→ How to complete this task:
Could you give back every record below exactly, leaving out the pictures?
☆ ☆ ☆ ☆ ☆
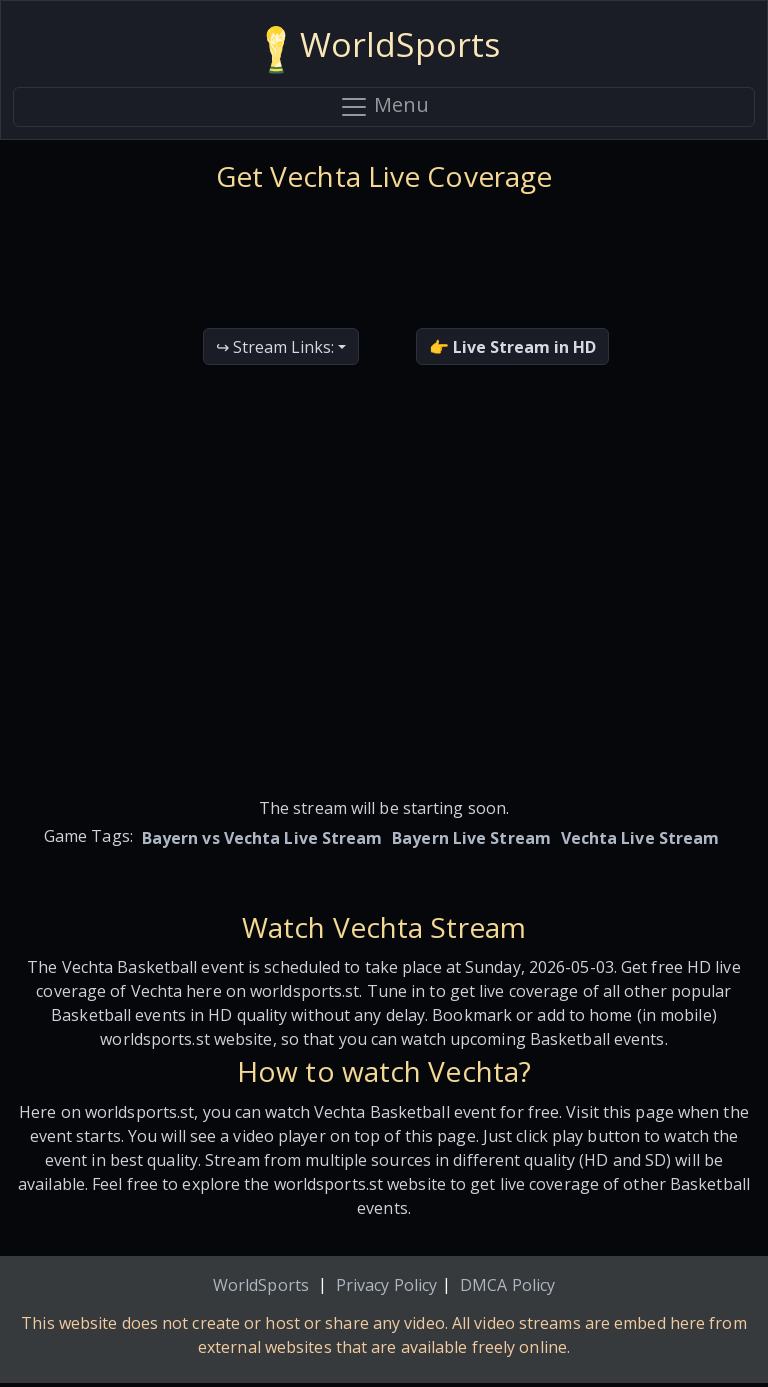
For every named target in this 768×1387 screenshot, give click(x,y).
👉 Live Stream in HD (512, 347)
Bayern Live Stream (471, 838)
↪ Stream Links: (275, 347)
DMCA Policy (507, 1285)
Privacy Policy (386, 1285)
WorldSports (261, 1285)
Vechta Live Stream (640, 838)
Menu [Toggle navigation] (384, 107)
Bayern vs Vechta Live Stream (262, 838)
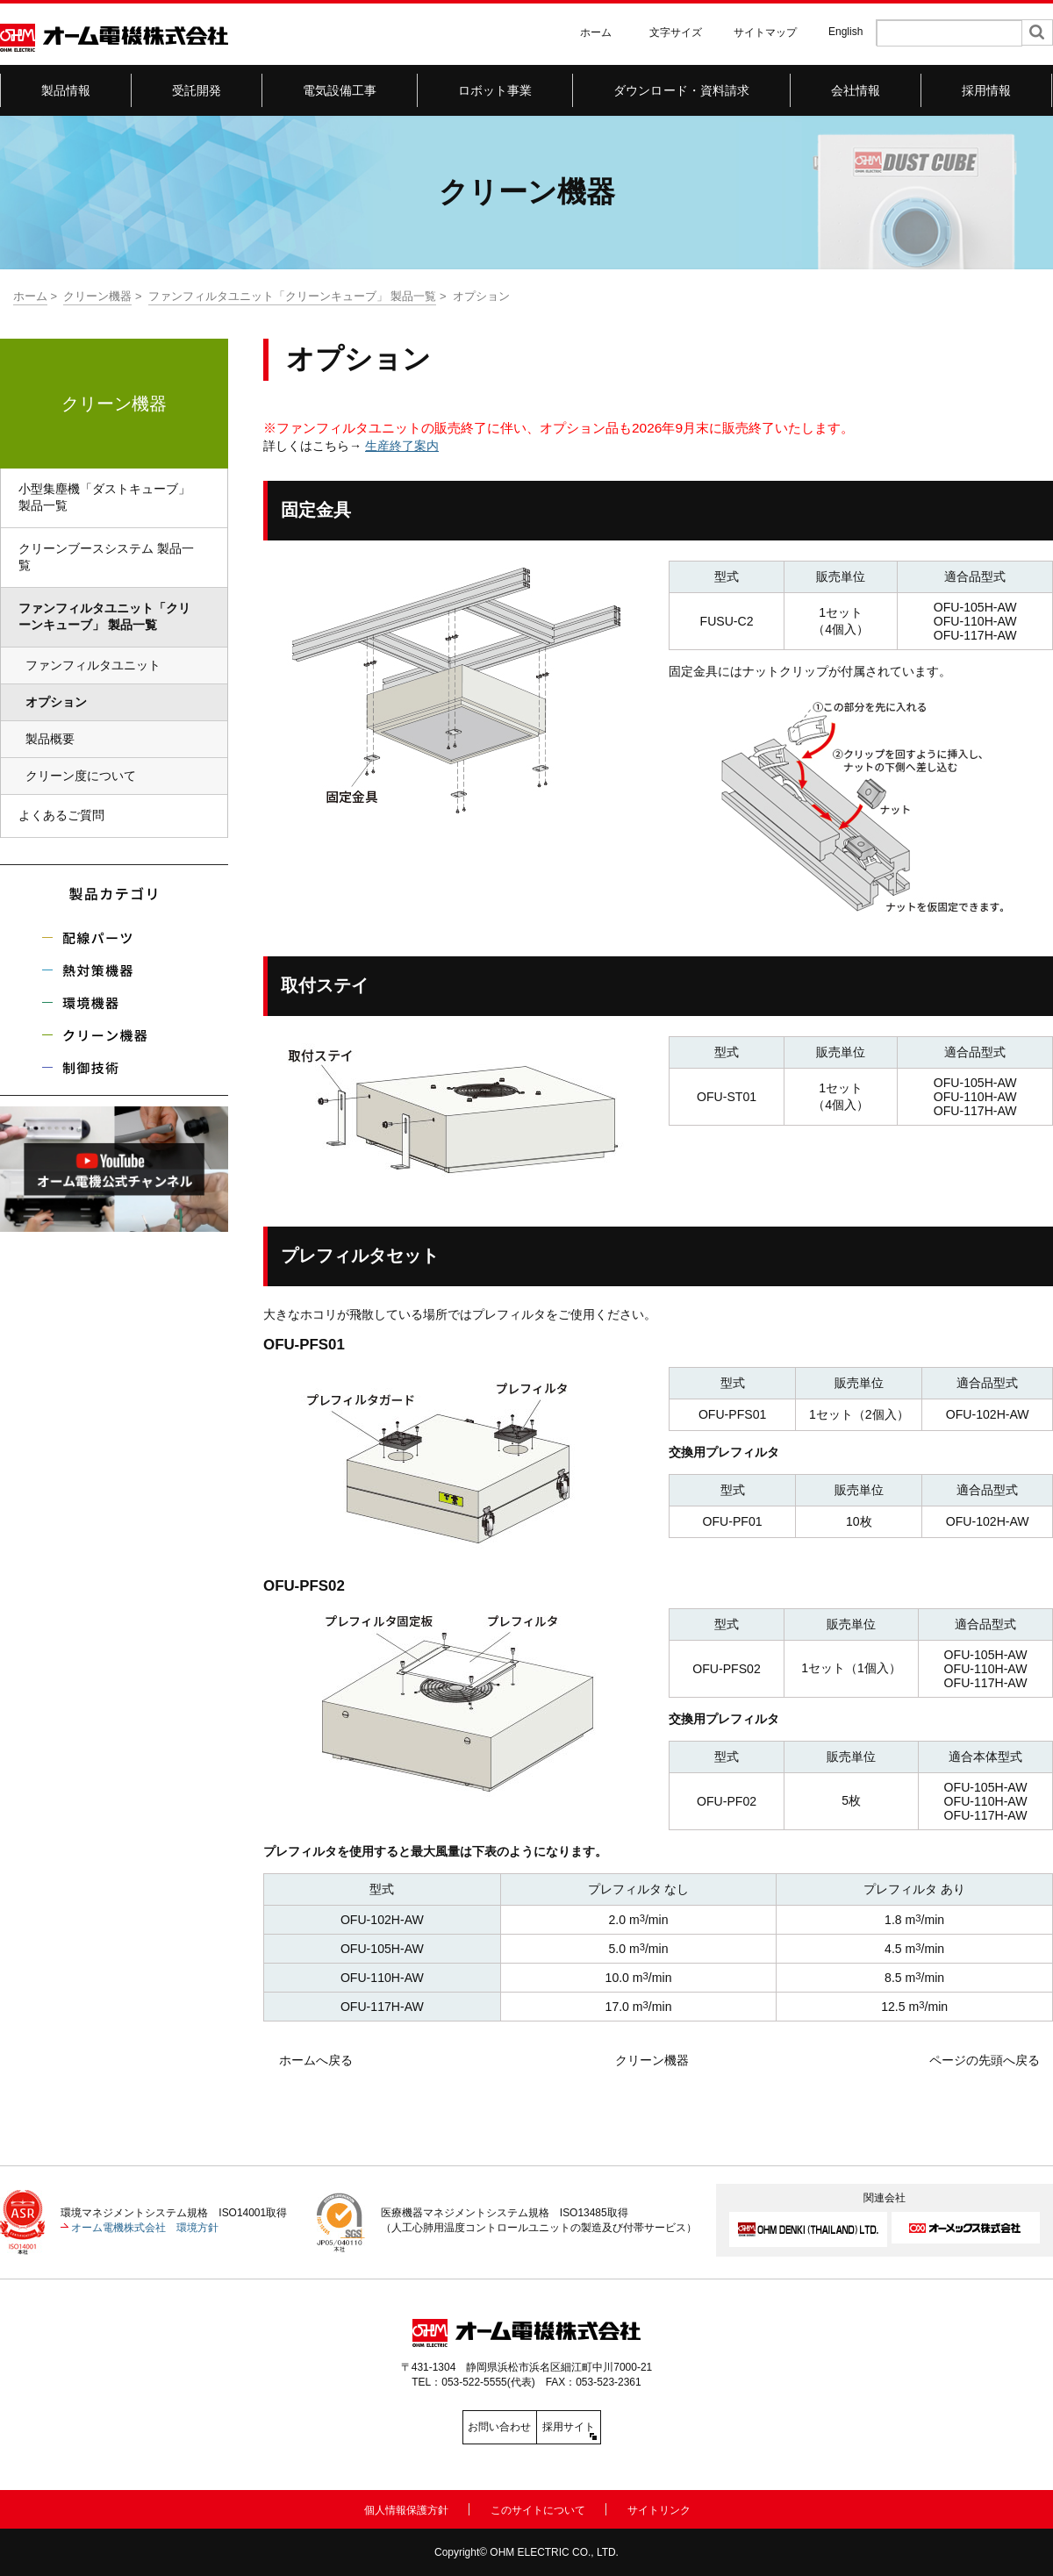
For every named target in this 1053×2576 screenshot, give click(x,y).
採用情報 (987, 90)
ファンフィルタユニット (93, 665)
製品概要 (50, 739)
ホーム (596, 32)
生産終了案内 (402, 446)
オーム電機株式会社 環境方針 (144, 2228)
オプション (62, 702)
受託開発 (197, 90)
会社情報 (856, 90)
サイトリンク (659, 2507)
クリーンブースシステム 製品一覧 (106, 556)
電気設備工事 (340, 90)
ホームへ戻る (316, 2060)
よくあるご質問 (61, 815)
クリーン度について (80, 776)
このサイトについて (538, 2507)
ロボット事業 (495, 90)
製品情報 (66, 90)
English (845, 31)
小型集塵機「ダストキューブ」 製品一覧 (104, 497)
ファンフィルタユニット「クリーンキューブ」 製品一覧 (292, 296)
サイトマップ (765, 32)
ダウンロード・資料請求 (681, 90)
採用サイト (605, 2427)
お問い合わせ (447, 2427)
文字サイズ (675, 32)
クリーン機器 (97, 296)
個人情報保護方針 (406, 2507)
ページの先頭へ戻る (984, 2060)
☆ ☆ ☆ ☆ ☆
→ Solution:
For every named target in this 768×1387 screenshot, give click(x,y).
👉 Live Stream in HD (512, 347)
Bayern Live Stream (471, 838)
↪ Stream Links: (275, 347)
DMCA Policy (507, 1285)
Privacy Policy (386, 1285)
WorldSports (261, 1285)
Vechta Live Stream (640, 838)
Menu [Toggle navigation] (384, 107)
Bayern vs Vechta Live Stream (262, 838)
For every named target in this 1053×2576 screenshot, give click(x,y).
採用情報 (987, 90)
ファンフィルタユニット (93, 665)
製品概要 (50, 739)
ホーム (596, 32)
生産終了案内 (402, 446)
オーム電機株式会社 環境方針 (144, 2228)
オプション (62, 702)
受託開発 (197, 90)
会社情報 (856, 90)
サイトリンク (659, 2507)
クリーンブースシステム 製品一覧 (106, 556)
電気設備工事 (340, 90)
ホームへ戻る (316, 2060)
よくあるご質問 (61, 815)
クリーン度について (80, 776)
このサイトについて (538, 2507)
ロボット事業 (495, 90)
製品情報 (66, 90)
English (845, 31)
小型集塵機「ダストキューブ」 製品一覧 (104, 497)
ファンフィルタユニット「クリーンキューブ」 製品一覧 (292, 296)
サイトマップ (765, 32)
ダウンロード・資料請求 (681, 90)
採用サイト (605, 2427)
お問い合わせ (447, 2427)
文字サイズ (675, 32)
クリーン機器 (97, 296)
個人情報保護方針 (406, 2507)
ページの先頭へ戻る (984, 2060)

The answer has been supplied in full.